Measure theoretic description of KL divergence

In this writing, I consider the KL divergence with measure theoretic approach.

 

Suppose $P$ and $Q$ are probability measures on a measurable space $(\mathrm{\Omega },\mathcal{F})$, and $P\ll Q$. That is, $P$ is absolutely continuous with respect to $Q$. (Or, equivalently, $Q$ dominates $P$)

 

KL divergence is defined as below:

$$\begin{array}{rl}{\mathcal{D}}_{KL}(P||Q)& :=E_P[\log \frac{dP}{dQ}]\\ & ={\int }_{\mathrm{\Omega }}\log \frac{dP}{dQ}dP\end{array}$$

If we have density functions for $P$ and $Q$ with respect to Lebesgue measure:

$$\begin{array}{rl}\frac{dP}{d\lambda }& =f\\ \frac{dQ}{d\lambda }& =g\end{array}$$

then the KL divergence can be expressed in the familiar form.
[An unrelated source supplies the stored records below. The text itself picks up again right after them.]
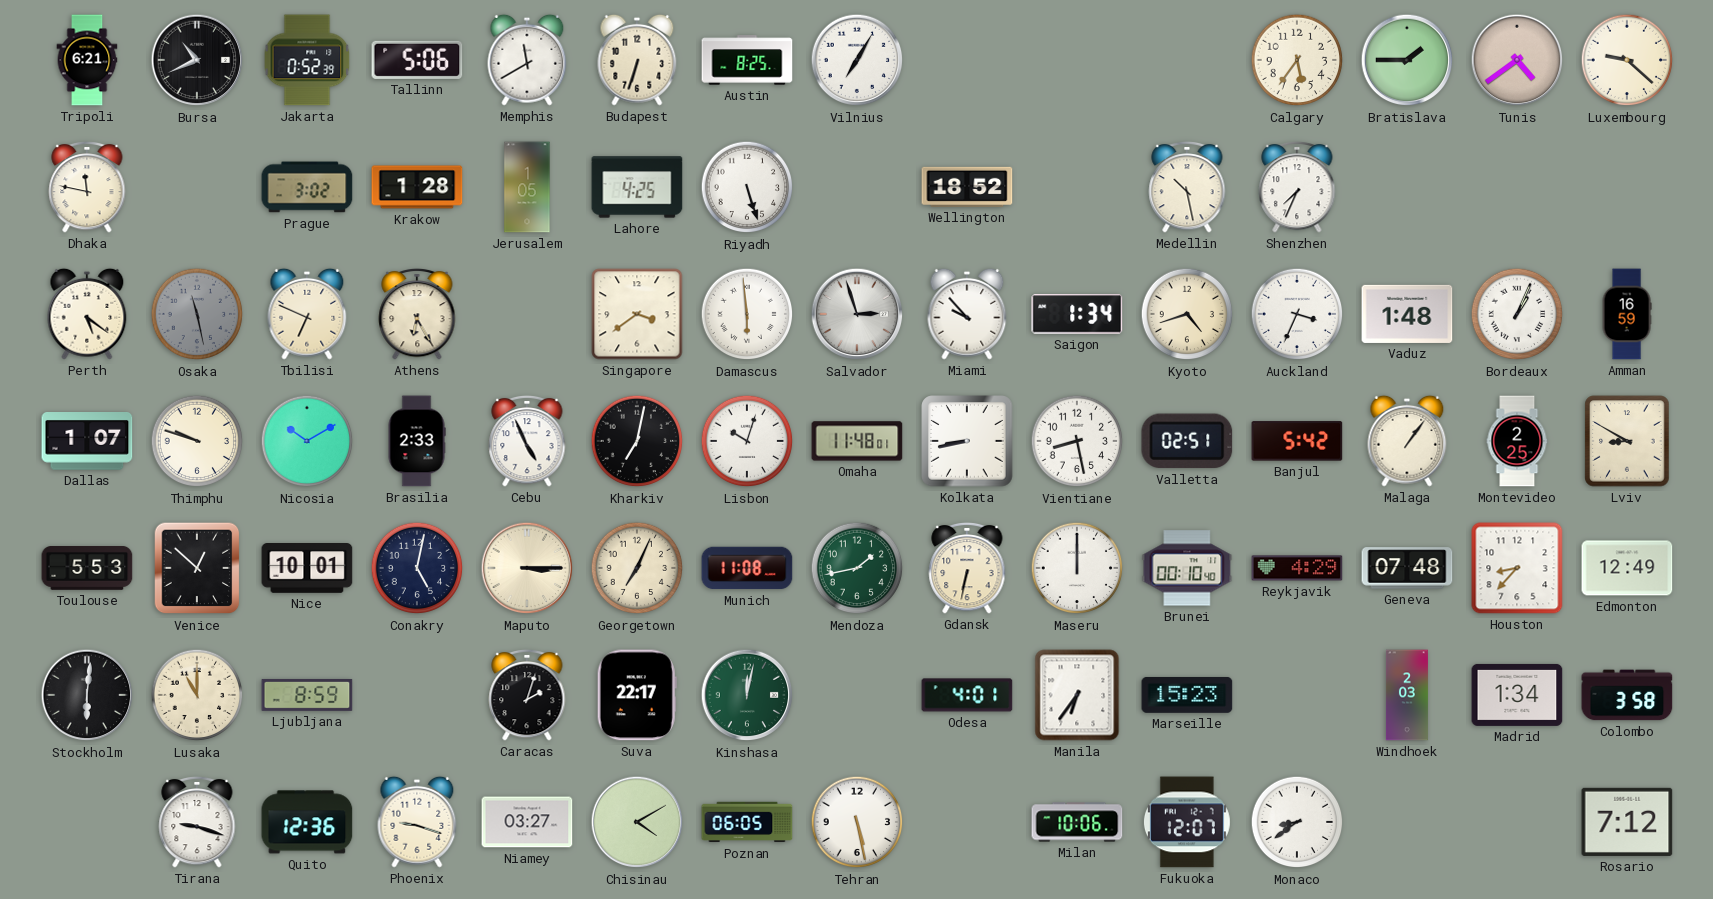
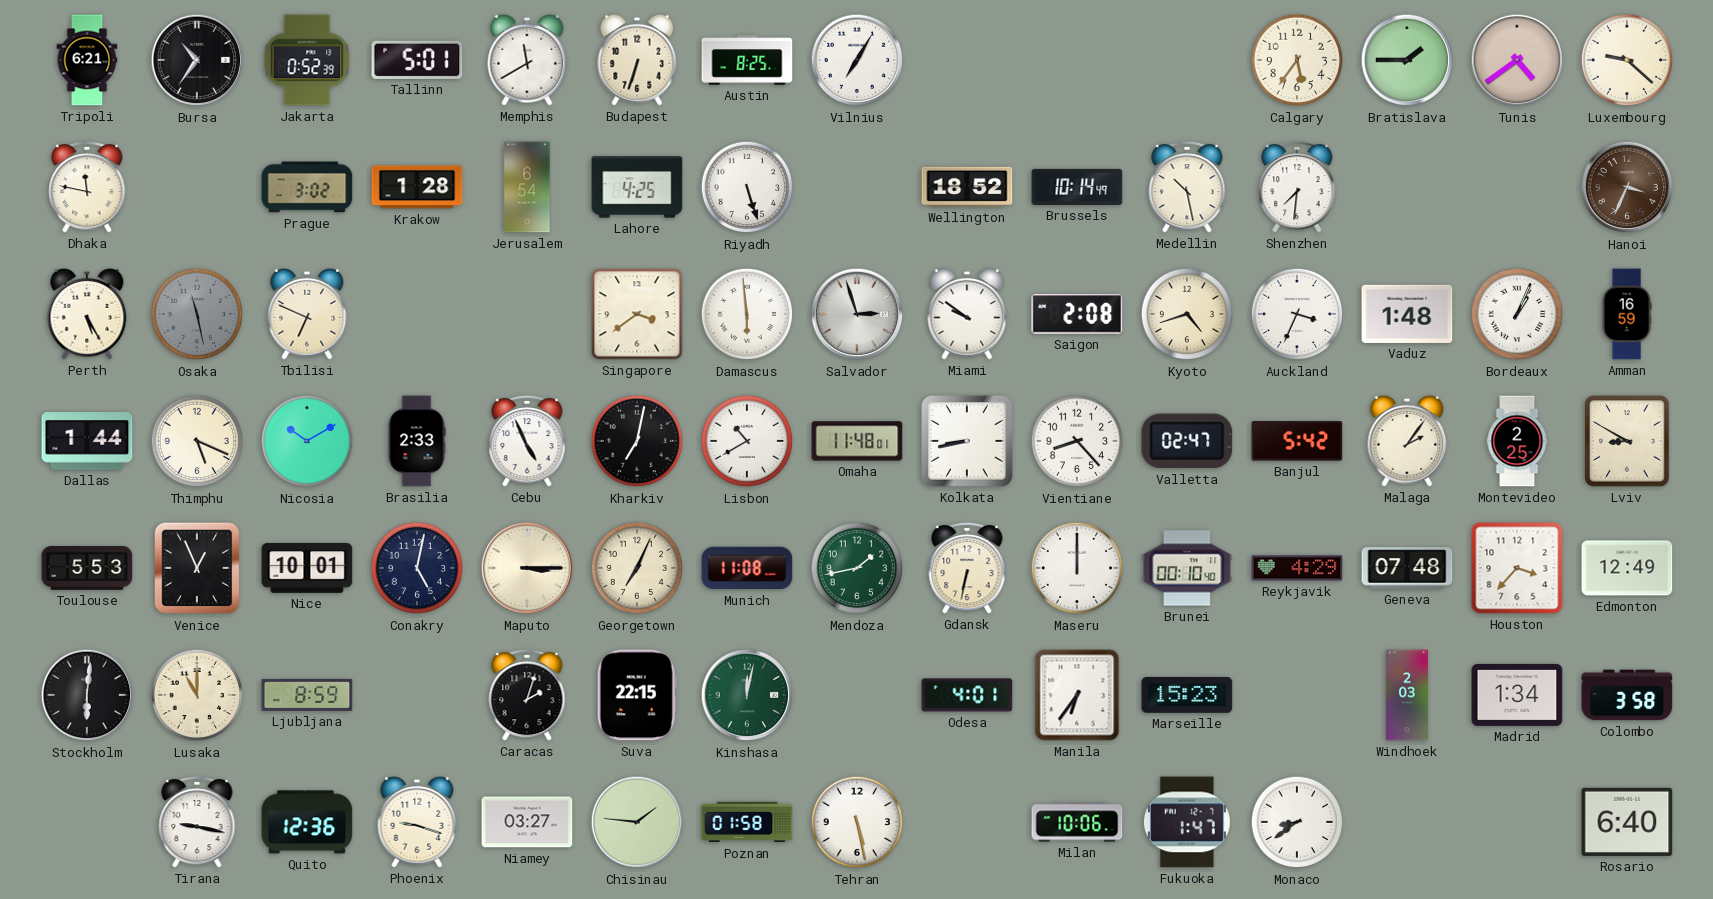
Bursa: 10:41 -> 10:36
Tallinn: 5:06 -> 5:01
Jerusalem: 1:05 -> 6:54
Brussels: none -> 10:14
Shenzhen: 7:34 -> 7:31
Hanoi: none -> 3:34
Perth: 5:21 -> 5:25
Athens: 6:25 -> none
Miami: 9:53 -> 9:51
Saigon: 1:34 -> 2:08
Dallas: 1:07 -> 1:44
Thimphu: 9:48 -> 5:19
Lisbon: 10:03 -> 10:40
Vientiane: 8:28 -> 8:23
Valletta: 02:51 -> 02:47
Malaga: 1:06 -> 2:06
Venice: 12:52 -> 12:56
Houston: 8:37 -> 3:37
Suva: 22:17 -> 22:15
Tirana: 9:18 -> 9:17
Chisinau: 4:10 -> 1:46
Poznan: 06:05 -> 01:58
Fukuoka: 12:07 -> 1:47
Rosario: 7:12 -> 6:40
$$\begin{array}{rl}{\mathcal{D}}_{KL}(P||Q)& ={\int }_{\mathrm{\Omega }}\log \frac{dP}{dQ}dP\\ & ={\int }_{\mathrm{\Omega }}\log \frac{\frac{dP}{d\lambda }}{\frac{dQ}{d\lambda }}\frac{dP}{d\lambda }d\lambda \\ & ={\int }_{\mathrm{\Omega }}(\log \frac{f}{g})fd\lambda \end{array}$$

Just to be clear, $dP=P(d\omega )$, $dQ=Q(d\omega )$, and $d\lambda =\lambda (d\omega )$.

Since the Lebesgue measure is defined over a real interval, for the last expression, $\mathrm{\Omega }=\mathbb{R}\cap [\text{some interval}]$.